REQUIRED WORK = Search the listing for the word "Política" and copy every line where it turns up.

RECORDED DATA =
────────────────────

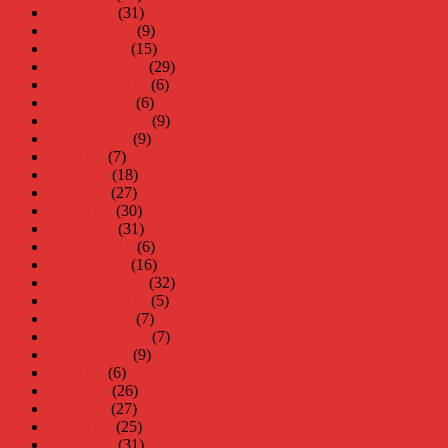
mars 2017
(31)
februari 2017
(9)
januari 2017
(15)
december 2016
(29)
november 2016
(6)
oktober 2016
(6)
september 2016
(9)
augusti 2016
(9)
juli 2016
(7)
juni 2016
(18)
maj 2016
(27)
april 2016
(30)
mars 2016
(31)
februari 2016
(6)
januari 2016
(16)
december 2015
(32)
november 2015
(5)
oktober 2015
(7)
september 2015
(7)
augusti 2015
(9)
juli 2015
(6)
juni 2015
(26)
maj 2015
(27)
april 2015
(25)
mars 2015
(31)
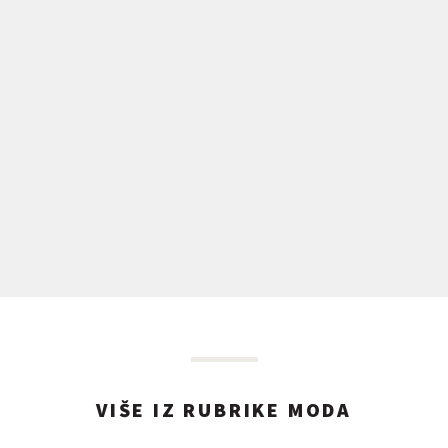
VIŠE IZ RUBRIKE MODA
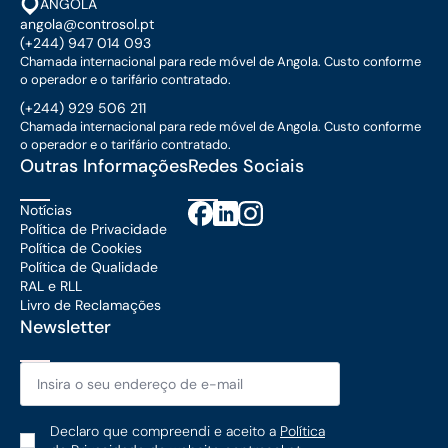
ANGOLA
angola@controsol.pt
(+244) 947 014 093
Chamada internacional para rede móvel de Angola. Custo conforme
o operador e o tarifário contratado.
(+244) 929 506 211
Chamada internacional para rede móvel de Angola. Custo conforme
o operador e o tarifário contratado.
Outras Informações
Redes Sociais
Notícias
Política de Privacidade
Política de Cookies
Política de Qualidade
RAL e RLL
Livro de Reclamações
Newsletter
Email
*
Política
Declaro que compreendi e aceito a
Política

────────────────────

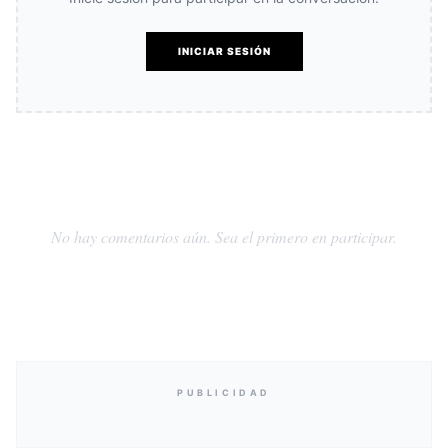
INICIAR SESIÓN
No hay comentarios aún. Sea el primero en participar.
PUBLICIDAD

────────────────────

THE COMPLETED TASK =
Política de Privacidade
Política de Cookies
Política de Qualidade
Política
Política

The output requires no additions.